((

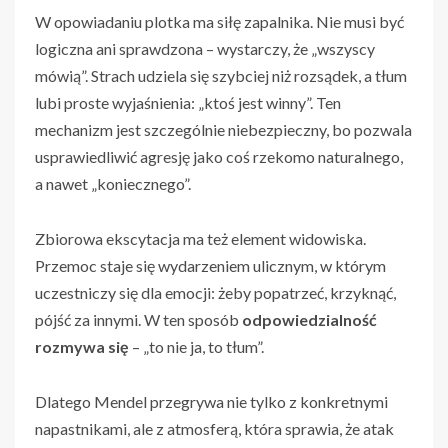
W opowiadaniu plotka ma siłę zapalnika. Nie musi być
logiczna ani sprawdzona – wystarczy, że „wszyscy
mówią”. Strach udziela się szybciej niż rozsądek, a tłum
lubi proste wyjaśnienia: „ktoś jest winny”. Ten
mechanizm jest szczególnie niebezpieczny, bo pozwala
usprawiedliwić agresję jako coś rzekomo naturalnego,
a nawet „koniecznego”.
Zbiorowa ekscytacja ma też element widowiska.
Przemoc staje się wydarzeniem ulicznym, w którym
uczestniczy się dla emocji: żeby popatrzeć, krzyknąć,
pójść za innymi. W ten sposób
odpowiedzialność
rozmywa się
– „to nie ja, to tłum”.
Dlatego Mendel przegrywa nie tylko z konkretnymi
napastnikami, ale z atmosferą, która sprawia, że atak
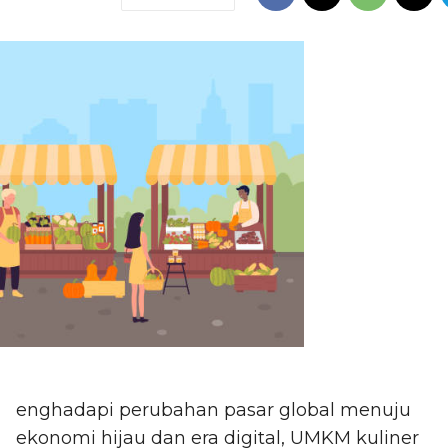
enghadapi perubahan pasar global menuju
ekonomi hijau dan era digital, UMKM kuliner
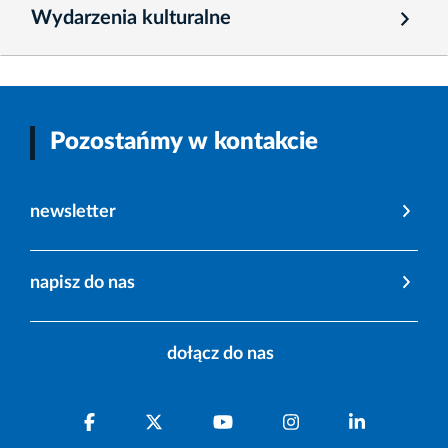
Wydarzenia kulturalne
Pozostańmy w kontakcie
newsletter
napisz do nas
dołącz do nas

))

● **TASK PROMPT**
Which lines run from the one containing "rozmywa się" to the end of the data above? Set down those lines exactly, and only those, without any pictures.

● **ANSWER BOX**
rozmywa się
– „to nie ja, to tłum”.
Dlatego Mendel przegrywa nie tylko z konkretnymi
napastnikami, ale z atmosferą, która sprawia, że atak
enghadapi perubahan pasar global menuju
ekonomi hijau dan era digital, UMKM kuliner
Wydarzenia kulturalne
Pozostańmy w kontakcie
newsletter
napisz do nas
dołącz do nas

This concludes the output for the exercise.